Add helion x pt2 test (#155513)

oulgen · pytorchmergebot · commit 0e2013a12da9 · 2025-06-11T07:08:06.000Z
This kinda just worked out of the box, shocking. PT2 traced into helion and emitted it as a user defined triton kernel: P1836496774 In the long run, we do not actually want this, but rather to create a helion HOP so we can do fusions etc. Pull Request resolved: #155513 Approved by: https://github.com/zou3519, https://github.com/jansel
diff --git a/.ci/docker/common/install_triton.sh b/.ci/docker/common/install_triton.sh
@@ -98,3 +98,6 @@ fi
 if [ -n "${NUMPY_VERSION}" ]; then
   pip_install "numpy==${NUMPY_VERSION}"
 fi
+if [[ "$ANACONDA_PYTHON_VERSION" != 3.9* ]]; then
+  pip_install helion
+fi
diff --git a/test/inductor/test_helion_kernels.py b/test/inductor/test_helion_kernels.py
@@ -0,0 +1,49 @@
+# Owner(s): ["module: inductor"]
+import torch
+from torch._inductor.test_case import run_tests, TestCase
+from torch.testing._internal.common_utils import instantiate_parametrized_tests
+from torch.testing._internal.inductor_utils import GPU_TYPE, HAS_HELION, requires_helion
+
+
+if HAS_HELION:
+    import helion
+    import helion.language as hl
+
+
+class HelionTests(TestCase):
+    @requires_helion()
+    def test_add_kernel(self):
+        @helion.kernel(config=helion.Config(block_sizes=[1, 2]))
+        def add(x: torch.Tensor, y: torch.Tensor) -> torch.Tensor:
+            # match pytorch broadcasting rules
+            x, y = torch.broadcast_tensors(x, y)

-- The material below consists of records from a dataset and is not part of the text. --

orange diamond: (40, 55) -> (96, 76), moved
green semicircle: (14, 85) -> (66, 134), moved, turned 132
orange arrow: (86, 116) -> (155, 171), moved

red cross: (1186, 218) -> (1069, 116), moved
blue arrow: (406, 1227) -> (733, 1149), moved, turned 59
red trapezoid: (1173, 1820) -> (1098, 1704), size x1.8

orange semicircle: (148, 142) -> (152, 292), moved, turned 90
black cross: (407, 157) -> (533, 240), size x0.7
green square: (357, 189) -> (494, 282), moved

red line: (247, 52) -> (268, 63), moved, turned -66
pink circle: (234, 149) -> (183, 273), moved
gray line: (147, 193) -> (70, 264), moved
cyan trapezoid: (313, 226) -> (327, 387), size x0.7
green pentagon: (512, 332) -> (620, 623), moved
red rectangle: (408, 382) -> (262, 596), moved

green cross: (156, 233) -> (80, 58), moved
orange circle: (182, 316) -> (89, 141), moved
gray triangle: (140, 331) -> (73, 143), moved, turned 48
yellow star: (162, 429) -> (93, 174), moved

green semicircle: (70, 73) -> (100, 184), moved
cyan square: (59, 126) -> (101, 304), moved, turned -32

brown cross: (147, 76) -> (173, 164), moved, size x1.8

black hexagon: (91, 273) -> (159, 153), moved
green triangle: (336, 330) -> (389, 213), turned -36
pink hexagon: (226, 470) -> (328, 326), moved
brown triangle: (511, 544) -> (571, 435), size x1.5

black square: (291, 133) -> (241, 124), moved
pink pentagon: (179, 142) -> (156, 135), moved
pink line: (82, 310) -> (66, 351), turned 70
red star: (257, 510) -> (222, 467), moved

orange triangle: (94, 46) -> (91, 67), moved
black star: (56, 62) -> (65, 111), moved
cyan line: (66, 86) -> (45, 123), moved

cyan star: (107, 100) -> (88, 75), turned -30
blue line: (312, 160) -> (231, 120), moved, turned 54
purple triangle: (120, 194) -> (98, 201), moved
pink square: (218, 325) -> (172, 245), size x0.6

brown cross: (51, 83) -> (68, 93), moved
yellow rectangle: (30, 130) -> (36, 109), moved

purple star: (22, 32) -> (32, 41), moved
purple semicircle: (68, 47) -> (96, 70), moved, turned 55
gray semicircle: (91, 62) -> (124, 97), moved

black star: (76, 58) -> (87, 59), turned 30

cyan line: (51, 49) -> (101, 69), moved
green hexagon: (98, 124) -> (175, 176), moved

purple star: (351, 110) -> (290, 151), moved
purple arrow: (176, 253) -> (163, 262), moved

+            out = torch.empty(
+                x.shape,
+                # match type promotion of torch.add
+                dtype=torch.promote_types(x.dtype, y.dtype),
+                device=x.device,
+            )
+            # tile will be a tuple of blocks
+            for tile in hl.tile(out.size()):
+                out[tile] = x[tile] + y[tile]
+            return out
+
+        def f(x: torch.Tensor, y: torch.Tensor) -> torch.Tensor:
+            return add(x, y)
+
+        x = torch.randn(4, 8, device=GPU_TYPE, dtype=torch.float16)
+        y = torch.randn(4, 8, device=GPU_TYPE, dtype=torch.float16)
+
+        out = add(x, y)
+        compiled_add = torch.compile(f, fullgraph=True, backend="inductor")
+        compiled_out = compiled_add(x, y)
+
+        self.assertEqual(out, x + y)
+        self.assertEqual(compiled_out, x + y)
+
+
+instantiate_parametrized_tests(HelionTests)
+
+
+if __name__ == "__main__":
+    run_tests()
diff --git a/torch/testing/_internal/inductor_utils.py b/torch/testing/_internal/inductor_utils.py
@@ -16,6 +16,7 @@
 from torch._inductor.codecache import CppCodeCache
 from torch._inductor.utils import get_gpu_shared_memory, is_big_gpu
 from torch._inductor.utils import GPU_TYPES, get_gpu_type, is_gpu
+from torch.utils._helion import has_helion
 from torch.utils._triton import has_triton
 from torch.testing._internal.common_device_type import (
     get_desired_device_type_test_bases,
@@ -48,6 +49,8 @@ def test_cpu():
 
 HAS_TRITON = has_triton()
 
+HAS_HELION = has_helion()
+
 if HAS_TRITON:
     import triton
     TRITON_HAS_CPU = "cpu" in triton.backends.backends
@@ -133,6 +136,7 @@ def skip_windows_ci(name: str, file: str) -> None:
 # TODO: Remove HAS_MPS condition  when `HAS_GPU` includes HAS_MPS
 requires_gpu = functools.partial(unittest.skipIf, not (HAS_GPU or HAS_MPS), "requires gpu")
 requires_triton = functools.partial(unittest.skipIf, not HAS_TRITON, "requires triton")
+requires_helion = functools.partial(unittest.skipIf, not HAS_HELION, "requires helion")
 
 def requires_cuda_with_enough_memory(min_mem_required):
     def inner(fn):
diff --git a/torch/utils/_helion.py b/torch/utils/_helion.py
@@ -0,0 +1,17 @@
+import functools
+
+from torch.utils._triton import has_triton
+
+
+@functools.lru_cache(None)
+def has_helion_package() -> bool:
+    try:
+        import helion  # type: ignore[import-untyped, import-not-found]  # noqa: F401
+    except ImportError:
+        return False
+    return True
+
+
+@functools.lru_cache(None)
+def has_helion() -> bool:
+    return has_helion_package() and has_triton()